- **Exercise brief**: Everything below from the line with "LIÊN HỆ VỚI CHÚNG TÔI" through the line with "Montag - Sonntag" should be copied exactly, and nothing else; leave out the pictures.

============================================================

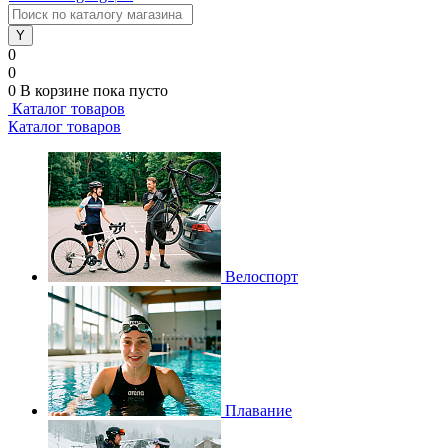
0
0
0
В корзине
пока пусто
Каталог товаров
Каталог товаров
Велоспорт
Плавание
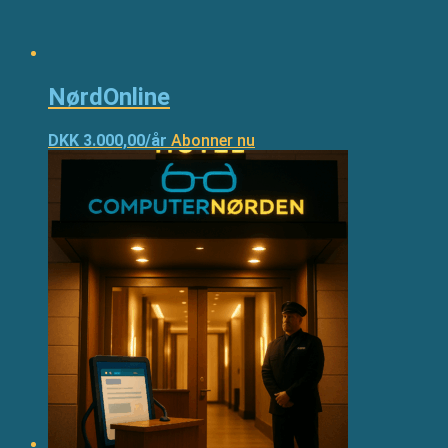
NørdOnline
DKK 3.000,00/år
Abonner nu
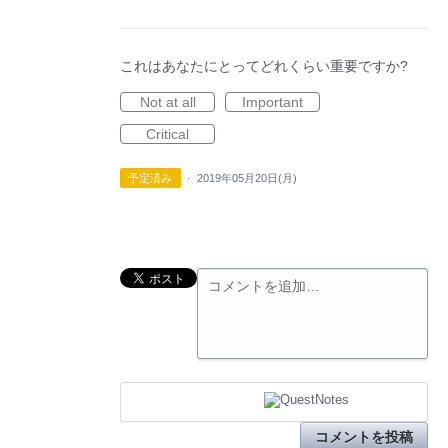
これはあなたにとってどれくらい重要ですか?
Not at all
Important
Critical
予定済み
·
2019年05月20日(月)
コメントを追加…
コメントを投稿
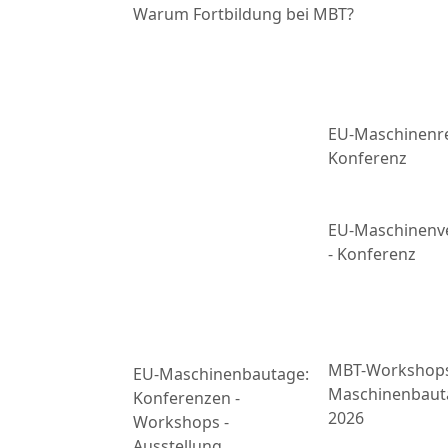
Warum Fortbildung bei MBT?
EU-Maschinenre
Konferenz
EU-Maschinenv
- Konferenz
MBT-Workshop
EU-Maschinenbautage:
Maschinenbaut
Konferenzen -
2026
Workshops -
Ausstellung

============================================================

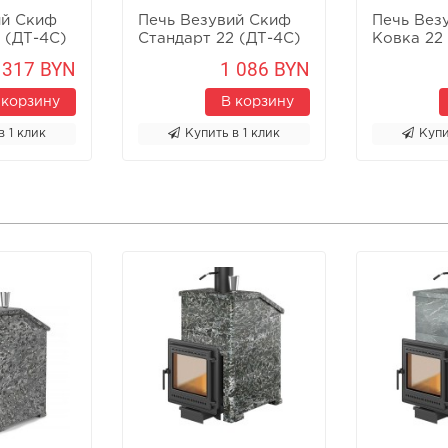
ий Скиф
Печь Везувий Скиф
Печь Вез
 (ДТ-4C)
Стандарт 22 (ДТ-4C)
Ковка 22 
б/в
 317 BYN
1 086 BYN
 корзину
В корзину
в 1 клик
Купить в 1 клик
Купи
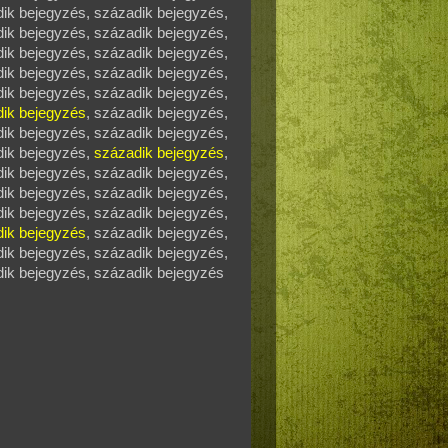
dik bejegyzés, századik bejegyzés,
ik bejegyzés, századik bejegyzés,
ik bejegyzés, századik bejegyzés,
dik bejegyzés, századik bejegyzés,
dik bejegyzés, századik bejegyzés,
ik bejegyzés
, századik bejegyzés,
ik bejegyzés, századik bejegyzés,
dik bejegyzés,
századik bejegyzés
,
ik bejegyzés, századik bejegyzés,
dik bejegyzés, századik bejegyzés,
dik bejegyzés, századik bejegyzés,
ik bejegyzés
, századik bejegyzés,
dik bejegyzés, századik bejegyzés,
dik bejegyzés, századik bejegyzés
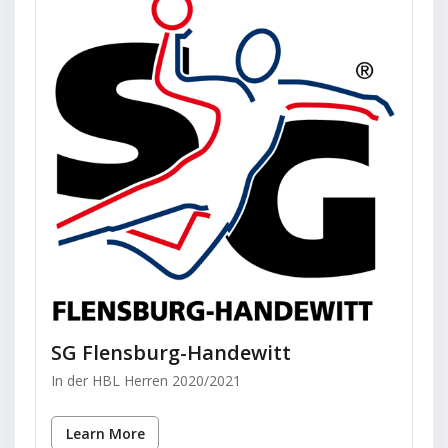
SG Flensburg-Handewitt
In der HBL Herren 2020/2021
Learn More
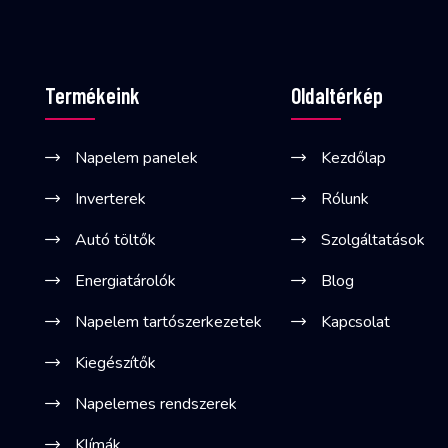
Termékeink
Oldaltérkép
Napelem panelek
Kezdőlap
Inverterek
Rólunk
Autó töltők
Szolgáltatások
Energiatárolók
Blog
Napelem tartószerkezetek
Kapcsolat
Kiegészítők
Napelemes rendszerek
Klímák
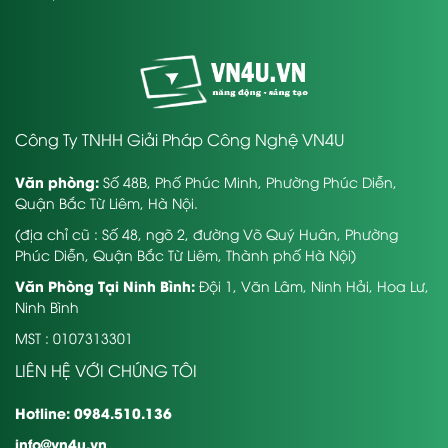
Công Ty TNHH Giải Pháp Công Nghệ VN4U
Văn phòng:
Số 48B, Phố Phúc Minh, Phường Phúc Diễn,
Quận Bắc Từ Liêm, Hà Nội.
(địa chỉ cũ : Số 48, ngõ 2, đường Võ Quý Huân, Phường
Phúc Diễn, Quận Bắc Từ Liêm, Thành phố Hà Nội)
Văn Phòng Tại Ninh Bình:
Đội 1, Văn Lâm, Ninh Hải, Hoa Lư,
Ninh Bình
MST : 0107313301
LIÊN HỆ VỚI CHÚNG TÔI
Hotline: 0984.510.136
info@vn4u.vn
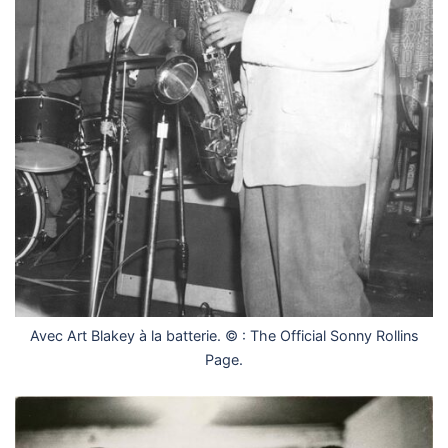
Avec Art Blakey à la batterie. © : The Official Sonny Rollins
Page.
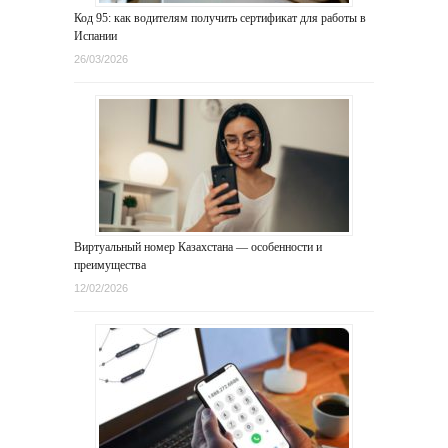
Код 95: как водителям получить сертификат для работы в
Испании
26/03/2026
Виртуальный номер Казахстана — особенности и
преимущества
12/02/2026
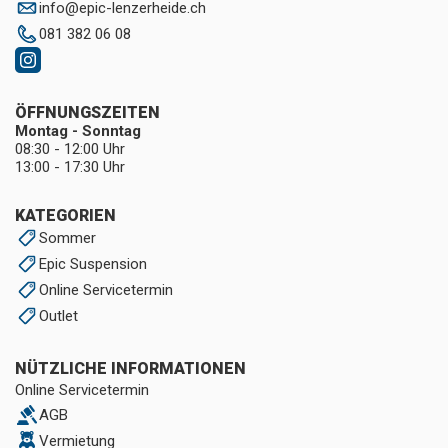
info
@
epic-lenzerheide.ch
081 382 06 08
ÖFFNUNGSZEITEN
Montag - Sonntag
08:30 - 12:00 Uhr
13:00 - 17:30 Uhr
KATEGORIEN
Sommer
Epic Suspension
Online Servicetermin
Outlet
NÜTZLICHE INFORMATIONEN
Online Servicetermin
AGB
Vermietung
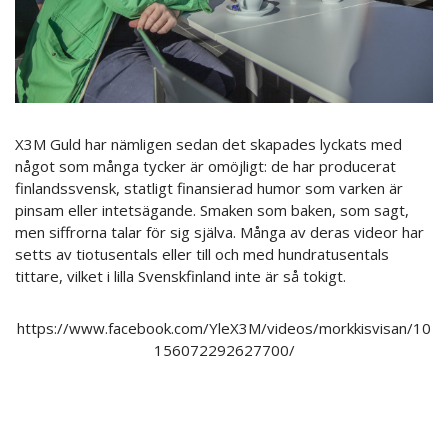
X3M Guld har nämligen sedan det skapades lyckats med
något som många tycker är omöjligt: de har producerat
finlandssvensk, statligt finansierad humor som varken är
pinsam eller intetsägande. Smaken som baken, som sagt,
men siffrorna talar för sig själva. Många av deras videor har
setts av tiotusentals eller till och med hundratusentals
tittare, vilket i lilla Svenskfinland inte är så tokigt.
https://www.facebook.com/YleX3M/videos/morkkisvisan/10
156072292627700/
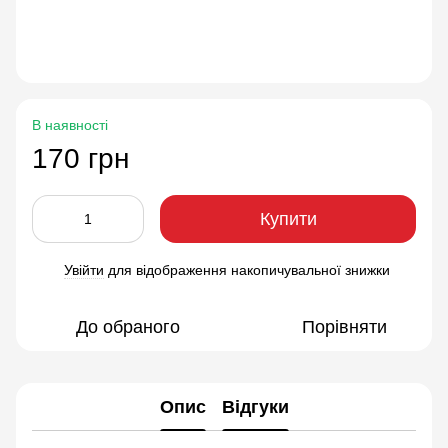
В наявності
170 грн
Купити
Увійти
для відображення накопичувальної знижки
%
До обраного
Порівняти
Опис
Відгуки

============================================================

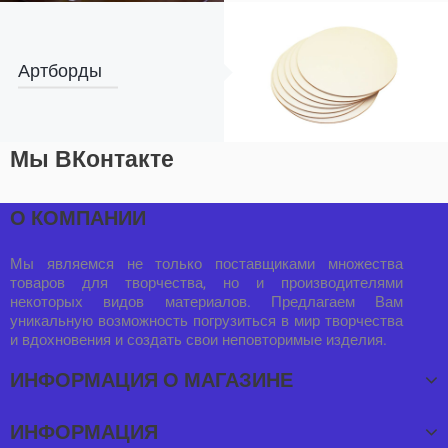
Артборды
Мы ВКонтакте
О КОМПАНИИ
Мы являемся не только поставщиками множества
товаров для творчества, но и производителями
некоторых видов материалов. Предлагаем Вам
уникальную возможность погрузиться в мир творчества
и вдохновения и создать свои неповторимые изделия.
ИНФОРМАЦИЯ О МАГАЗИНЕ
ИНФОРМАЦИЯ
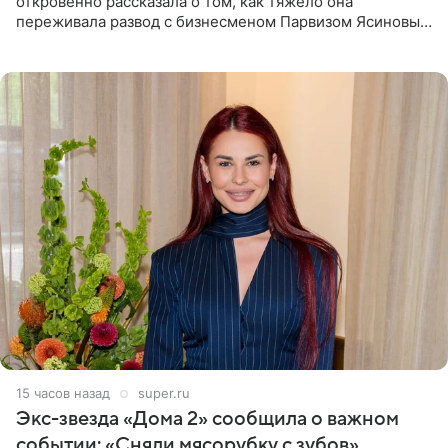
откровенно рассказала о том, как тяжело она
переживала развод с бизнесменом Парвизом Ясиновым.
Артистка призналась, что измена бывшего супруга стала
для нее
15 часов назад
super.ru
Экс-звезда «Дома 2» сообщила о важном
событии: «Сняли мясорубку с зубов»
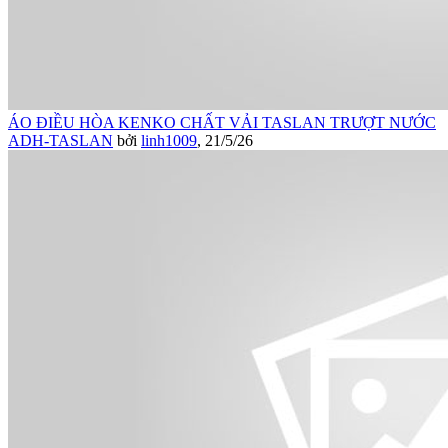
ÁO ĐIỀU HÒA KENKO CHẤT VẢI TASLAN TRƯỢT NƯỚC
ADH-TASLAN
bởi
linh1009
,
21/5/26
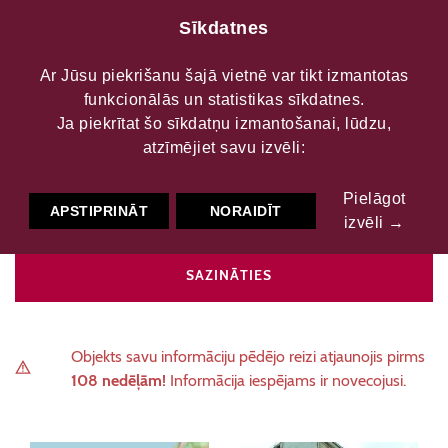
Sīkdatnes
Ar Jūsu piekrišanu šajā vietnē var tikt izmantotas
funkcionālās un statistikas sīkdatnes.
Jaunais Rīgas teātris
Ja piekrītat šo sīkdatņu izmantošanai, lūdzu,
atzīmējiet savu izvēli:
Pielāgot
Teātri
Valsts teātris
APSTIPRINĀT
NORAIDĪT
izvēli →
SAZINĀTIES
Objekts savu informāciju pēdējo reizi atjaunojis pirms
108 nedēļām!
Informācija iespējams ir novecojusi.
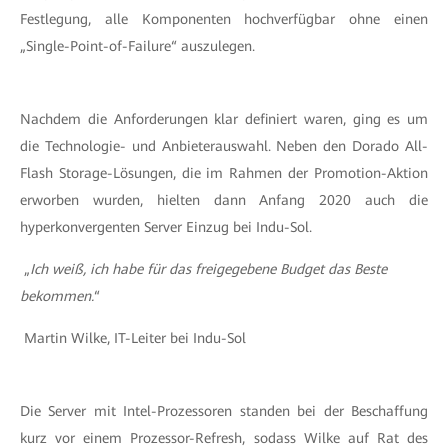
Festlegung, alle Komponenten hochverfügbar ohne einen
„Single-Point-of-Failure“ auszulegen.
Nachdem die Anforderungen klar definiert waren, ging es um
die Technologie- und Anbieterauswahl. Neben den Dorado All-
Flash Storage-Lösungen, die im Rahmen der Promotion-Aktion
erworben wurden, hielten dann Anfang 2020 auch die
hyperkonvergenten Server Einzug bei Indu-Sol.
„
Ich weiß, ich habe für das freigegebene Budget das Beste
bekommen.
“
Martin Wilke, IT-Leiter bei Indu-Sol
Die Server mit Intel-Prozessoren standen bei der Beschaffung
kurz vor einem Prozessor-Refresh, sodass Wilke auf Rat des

============================================================

- **Answer to this task**:
LIÊN HỆ VỚI CHÚNG TÔI
Hotline: 0984.510.136
info@vn4u.vn
Avec Art Blakey à la batterie. © : The Official Sonny Rollins
Page.
Код 95: как водителям получить сертификат для работы в
Испании
26/03/2026
Виртуальный номер Казахстана — особенности и
преимущества
12/02/2026
info
@
epic-lenzerheide.ch
081 382 06 08
ÖFFNUNGSZEITEN
Montag - Sonntag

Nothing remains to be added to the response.